Expert Tips for How to Stop a Child from Yelling
The tips that we’ve summarized below are general, but they should provide great starting points for any parent that needs practical advice and next steps for addressing problematic behaviors with their children.
- Stay calm. The most important thing to remember when trying to figure out how to stop a child from yelling at you is that they will respond to how you react. Most parents struggle to not yell back at their kids, but this only makes things worse. Matching their intensity level is always less effective (long-term) than clearly explaining consequences and practicing calm disciplinary measures.
- Be consistent with consequences. Children are prone to push boundaries and continually see how far they can get without a consequence. If they know (or even sense) that you won’t be predictably follow through with punishments, they are much more likely to immediately escalate if they think it will help them get their way.
- Try to prevent issues before they occur. Set your child’s expectations properly if you know that they are likely to act out based on something they need to do or how the situation is likely to unfold. Explain how things are going to work so that they know what to anticipate, and that you (or another authority figure) is in control.
- Don’t immediately give in to their requests. Instant gratification is a recipe for disaster, and it only prolongs figuring out how to stop a child from yelling. Giving a disobedient or disorderly child exactly what they want when they yell is quite literally training them to use this technique when a parent says no.

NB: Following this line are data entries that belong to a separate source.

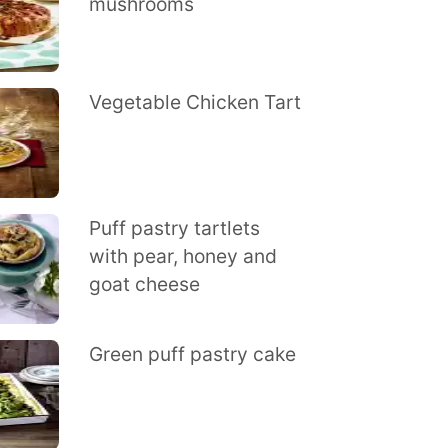
mushrooms
Vegetable Chicken Tart
Puff pastry tartlets
with pear, honey and
goat cheese
Green puff pastry cake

- Don’t always barter. There are times when it’s easier to barter with your child, particularly when they are older and you are actually able to achieve the desired behavior. However, like the previous point, be careful about the precedent you’re setting. Even though your child is technically obeying, the need to constantly come up with incentives is exhausting and unpractical. Rewards are a powerful incentive, but when you can’t provide one you’ll have a much harder time maintaining control of the situation.
- Have public and private ways of dealing with yelling. Sometimes it’s difficult to admit that “my child yells at me in public.” Dealing with behavioral issues at home is completely different than trying to stop a meltdown in the checkout aisle. Sometimes it’s simply best to cut your outing short and remove yourself and your child from the situation before addressing behavior.
Conclusion
Is there a perfect solution for how to stop a child from yelling? No. But the most effective way to address behavioral issues is with a consistent, calm response that lets your child know who’s in control and what the outcome will be. Beyond consistent and measured reactions from parents, the help of a qualified therapist can also be helpful for understanding and communicating with your child.